Sometimes when I review an RPG, I’ll suggest the rules are
overly complex or that they rely on too many tables and charts. I can’t do that
anymore because of Phoenix Command, which I’d forgotten about. This game of
modern combat closely resembles what Actuary: The RPG would look like. Its goal
is insanely detailed accuracy, with table after table describing the
statistical values of weapons and ammunition and what happens when said
ammunition hits a human body. This excerpt from an
RPGNet forum post
describes a single round – actually, the part I’m quoting
is maybe a tenth of the total procedure needed to calculate a single round of
gun fire.

“My odds of putting the burst in the correct location are at
97%. I roll a 37. The burst is at the correct elevation, so I look up my
minimum arc.

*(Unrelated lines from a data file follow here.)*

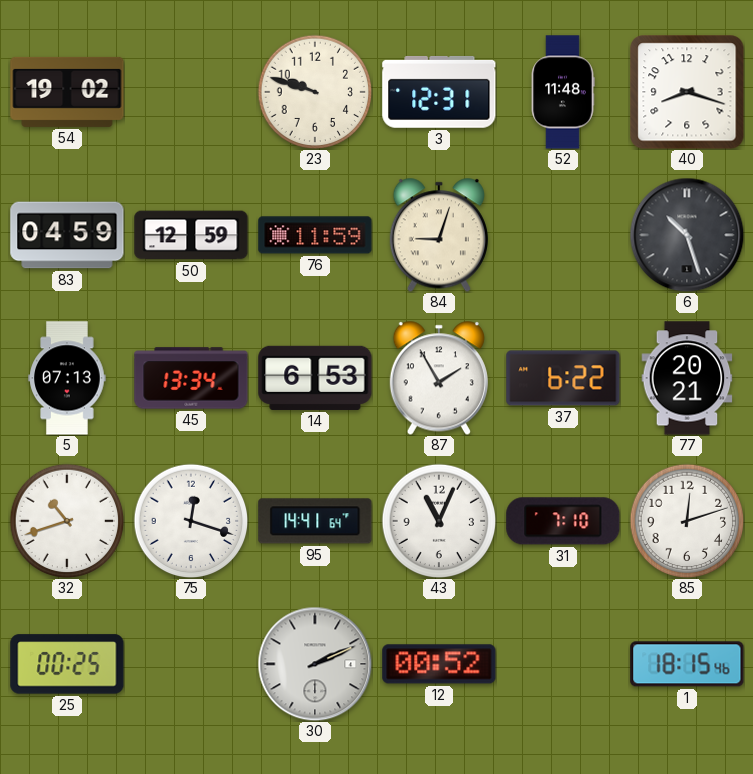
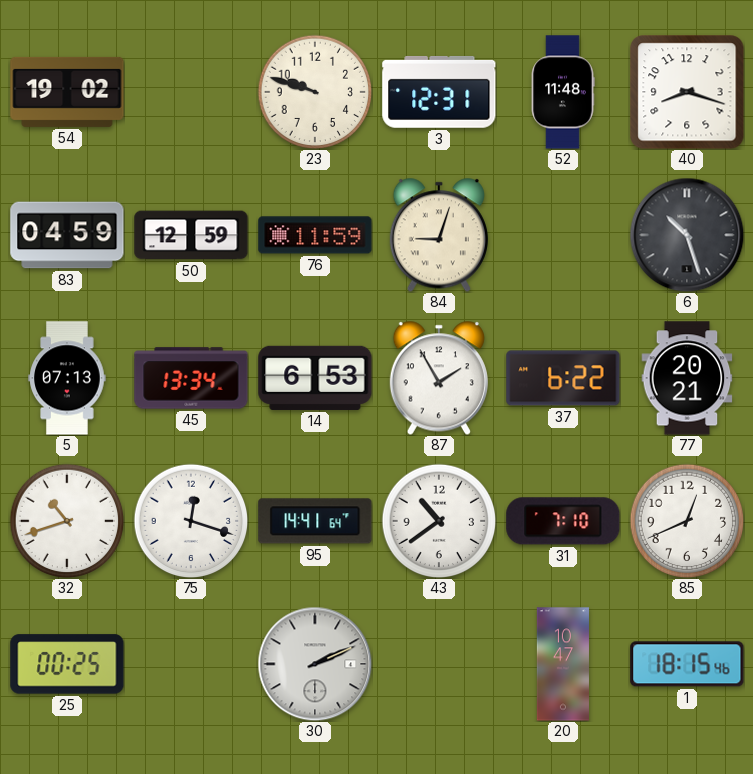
43: 11:04 -> 10:39
85: 12:12 -> 12:41
12: 00:52 -> none
20: none -> 10:47
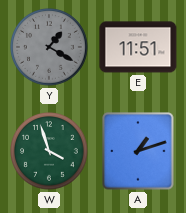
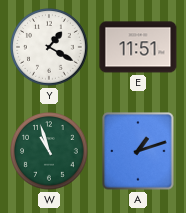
Y dial: grey -> white
W: 3:57 -> 10:57
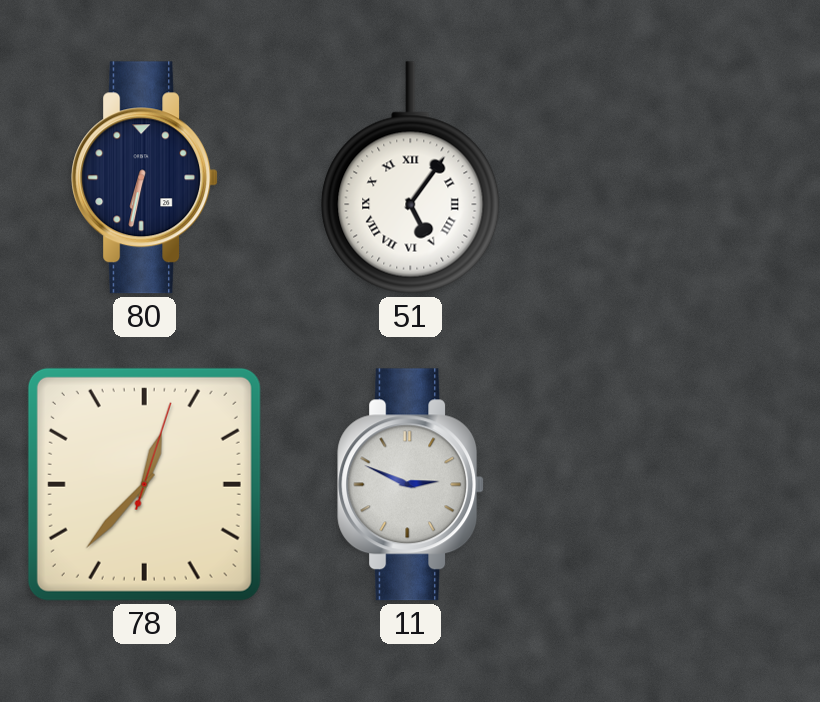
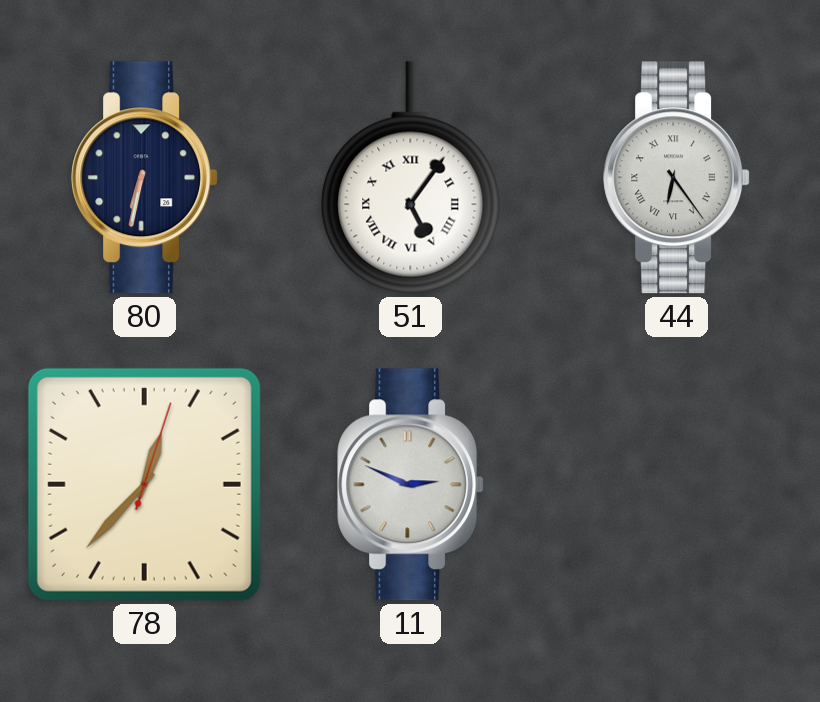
44: none -> 6:24
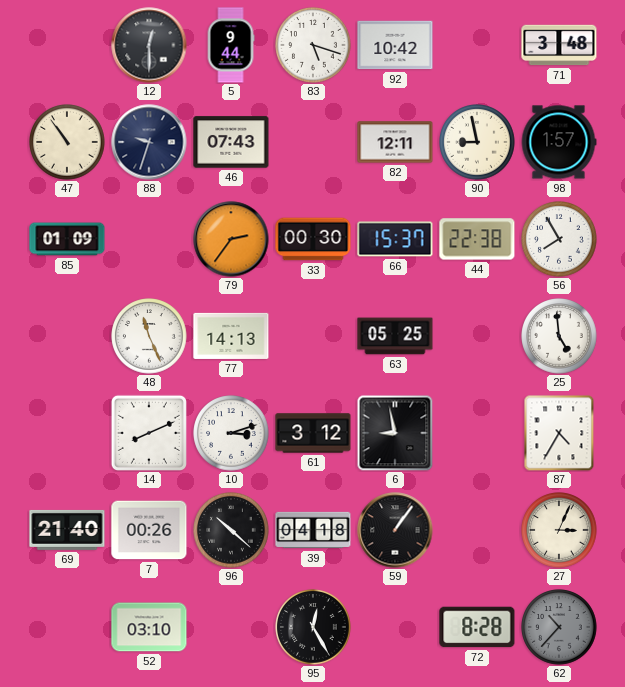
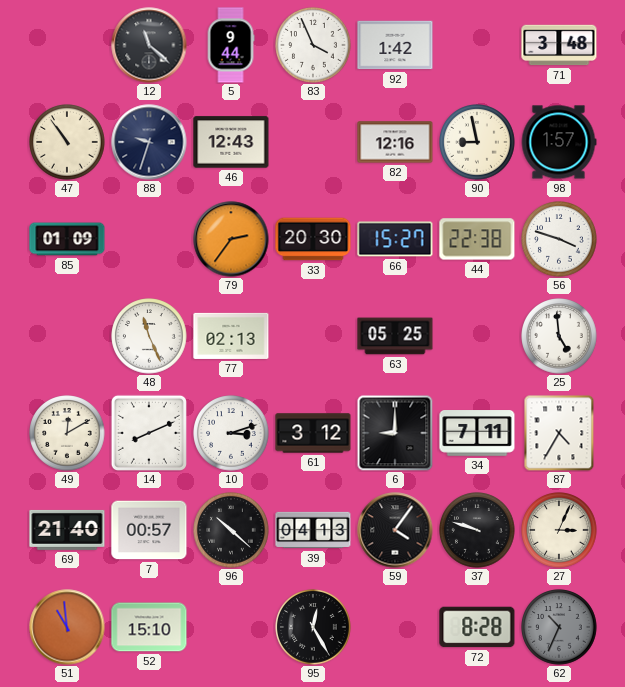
12: 12:30 -> 11:22
83: 5:18 -> 3:56
92: 10:42 -> 1:42
46: 07:43 -> 12:43
82: 12:11 -> 12:16
33: 00:30 -> 20:30
66: 15:37 -> 15:27
56: 7:55 -> 3:48
77: 14:13 -> 02:13
49: none -> 12:10
6: 8:58 -> 9:00
34: none -> 7:11
7: 00:26 -> 00:57
39: 04:18 -> 04:13
59: 1:06 -> 4:06
37: none -> 9:48
51: none -> 10:59
52: 03:10 -> 15:10
62: 10:37 -> 10:34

It is .7, so the burst has spread over 1.4 yards. My rate of fire
is *7, so I look up on another table the chance of hitting with a ROF of *7 and
a MA of .7. The full-page table says I hit with 1 round. Now roll for the hit
location. I roll a 292 and look up on the Side Hit table (I hit him in the
side) and the bullet passes through the man’s liver and stomach. Now I look up
on one of the 64+ damage tables (yes, there’s a specific table for a side hit
to the hip socket) and find the one for a side hit to the stomach-liver.”

Perhaps it’s not surprising that Phoenix Command’s designer,
Barry Nakazono, went on to a career as an
actual rocket scientist
.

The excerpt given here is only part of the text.